Bruscamente se va. Me ha dicho lo que tenía ganas de decir, ahora pasa a otra cosa. Es urgente que vaya a hablar con alguien a quien tampoco le dedicará más de algunos minutos, ella tiene que ir picoteando de grupo en grupo, no aguanta estar de a dos, siempre de a muchos. Aun a riesgo de cansar, me veo obligada a repetir “Evita”, esa gitana, esa bohemia acostumbrada a vivir en tribu que tampoco soportó nunca la soledad.

Mientras espero al Diablo en la puerta de la cárcel –pese a su sobrenombre, Iván es un muchacho tranquilo, nada diabólico, alicaído pero fervoroso, un tupaquero de alma obligado a hacer changas como chofer “por no venderse a Morales” como lo hicieron otros–, me quedo pensando en Kirchner, en su percepción, en su olfato. La crisis de 2001 que él logró resolver, por lo menos en parte, al asumir la presidencia en 2003, llenó los barrios pobres de infinitas Milagros. Ella estuvo lejos de ser la única: durante mi recorrido por “el país de los cartoneros” conocí a varias. Lorena Pastoriza, Alicia Duarte, mujeres cacicas que construyeron centros comunitarios y culturales donde se dictan talleres de poesía, de teatro, todo junto a la basura y por encima de la basura. ¿Entonces por qué Kirchner se quedó con Milagro, cómo la descubrió cuando recién comenzaba, a sus escasos cuarenta años, qué advirtió en la “negrita” para que decidiera darle tamaño apoyo?

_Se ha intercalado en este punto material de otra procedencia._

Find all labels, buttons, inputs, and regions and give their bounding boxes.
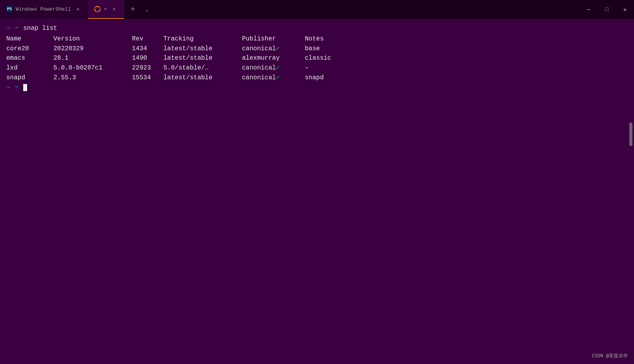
row-notes: classic — [305, 53, 352, 63]
new-tab-button[interactable]: + — [126, 2, 140, 16]
row-publisher: alexmurray — [242, 53, 305, 63]
prompt-arrow-1: → — [6, 24, 10, 33]
table-row: lxd 5.0.0-b0287c1 22923 5.0/stable/… can… — [6, 63, 628, 73]
row-version: 28.1 — [53, 53, 132, 63]
prompt-tilde-1: ~ — [15, 24, 19, 33]
row-tracking: latest/stable — [163, 44, 242, 54]
window-controls: — □ ✕ — [580, 0, 634, 19]
row-version: 2.55.3 — [53, 73, 132, 83]
table-row: core20 20220329 1434 latest/stable canon… — [6, 44, 628, 54]
row-name: snapd — [6, 73, 53, 83]
row-notes: base — [305, 44, 352, 54]
title-bar: PS Windows PowerShell ✕ ~ ✕ + ⌄ — □ ✕ — [0, 0, 634, 19]
row-tracking: latest/stable — [163, 53, 242, 63]
row-publisher: canonical✓ — [242, 63, 305, 73]
row-name: emacs — [6, 53, 53, 63]
prompt-line-1: → ~ snap list — [6, 24, 628, 33]
tab-powershell[interactable]: PS Windows PowerShell ✕ — [0, 0, 88, 19]
snap-list-output: Name Version Rev Tracking Publisher Note… — [6, 34, 628, 83]
svg-point-1 — [97, 6, 99, 7]
col-header-name: Name — [6, 34, 53, 44]
table-row: snapd 2.55.3 15534 latest/stable canonic… — [6, 73, 628, 83]
prompt-tilde-2: ~ — [15, 83, 19, 93]
tab-ubuntu-label: ~ — [104, 6, 107, 12]
prompt-line-2: → ~ — [6, 83, 628, 93]
col-header-tracking: Tracking — [163, 34, 242, 44]
row-publisher: canonical✓ — [242, 73, 305, 83]
svg-point-2 — [95, 10, 96, 11]
row-tracking: latest/stable — [163, 73, 242, 83]
col-header-rev: Rev — [132, 34, 163, 44]
prompt-arrow-2: → — [6, 83, 10, 93]
ubuntu-icon — [94, 6, 101, 12]
row-rev: 1434 — [132, 44, 163, 54]
terminal-content[interactable]: → ~ snap list Name Version Rev Tracking … — [0, 19, 634, 364]
tabs-dropdown-button[interactable]: ⌄ — [140, 2, 154, 16]
terminal-scrollbar[interactable] — [629, 123, 632, 146]
close-button[interactable]: ✕ — [616, 0, 634, 19]
row-version: 20220329 — [53, 44, 132, 54]
row-publisher: canonical✓ — [242, 44, 305, 54]
row-tracking: 5.0/stable/… — [163, 63, 242, 73]
terminal-cursor — [23, 84, 27, 91]
table-row: emacs 28.1 1490 latest/stable alexmurray… — [6, 53, 628, 63]
tab-ubuntu[interactable]: ~ ✕ — [88, 0, 124, 19]
watermark: CSDN @零度冰华 — [592, 353, 628, 360]
row-rev: 22923 — [132, 63, 163, 73]
minimize-button[interactable]: — — [580, 0, 598, 19]
row-version: 5.0.0-b0287c1 — [53, 63, 132, 73]
tab-powershell-close[interactable]: ✕ — [74, 5, 82, 13]
row-notes: snapd — [305, 73, 352, 83]
col-header-publisher: Publisher — [242, 34, 305, 44]
row-rev: 15534 — [132, 73, 163, 83]
table-header-row: Name Version Rev Tracking Publisher Note… — [6, 34, 628, 44]
row-notes: – — [305, 63, 352, 73]
tab-powershell-label: Windows PowerShell — [16, 6, 71, 12]
tab-ubuntu-close[interactable]: ✕ — [110, 5, 118, 13]
col-header-notes: Notes — [305, 34, 352, 44]
svg-point-3 — [99, 10, 101, 11]
col-header-version: Version — [53, 34, 132, 44]
row-rev: 1490 — [132, 53, 163, 63]
powershell-icon: PS — [6, 6, 13, 12]
maximize-button[interactable]: □ — [598, 0, 616, 19]
prompt-command-1: snap list — [23, 24, 57, 33]
row-name: core20 — [6, 44, 53, 54]
row-name: lxd — [6, 63, 53, 73]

Para abreviar, y porque la célebre grieta nos conduce a eliminar sutilezas y a aceptar la polarización como una fatalidad argentina, suelo declarar que nunca fui kirchnerista. En realidad, sí, al principio, justamente en la época a la que se refiere Milagro, cuando Néstor apareció de repente con su idea de la transversalidad, una línea, decía, que recorriera en forma oblicua varias tendencias, varios partidos, incluyendo al radical, ese mismo al que pertenece nuestro Gerardo Morales. Qué alivio, pensamos muchos, ¿entonces la verticalidad del peronismo era capaz de reclinarse un poco, a la manera de la escritura barroca, distinta de la clásica porque no avanza en línea recta sino torcida, creadoramente torcida; y esa actitud abarcadora, unificadora, era posible en nuestro país? El sueño duró lo que duran los sueños. Ya antes de su muerte, a la de Kirchner me refiero, el kirchnerismo iba retomando la posición vertical, volviendo a la tradicional división en blanco o negro, sin grises, e impidiendo esas diferencias de opinión que tampoco entre los antikirchneristas viscerales se estilan mucho, ¿aunque acaso en la Argentina existe algo que no transite por las entrañas? Hay una samba que define al Brasil como “un país tropical”, podrían componer algún tanguito que describiera a la Argentina como un “país visceral”, ¿no te parece, Diablo?

No, esto no se lo estoy diciendo al conductor del autito, sentada en el asiento trasero (en próximos viajes me ubicaré a su lado, para charlar mejor y para que no lo acusen de trabajo ilegal), pero lo pienso tan fuerte que a lo mejor me oye. Sobre todo porque él conoce esa palabra, “verticalidad”, que a Milagro sus críticos le aplican y que personalmente no utilizo para ennegrecer el cuadro, sino para enriquecerlo con algunos matices.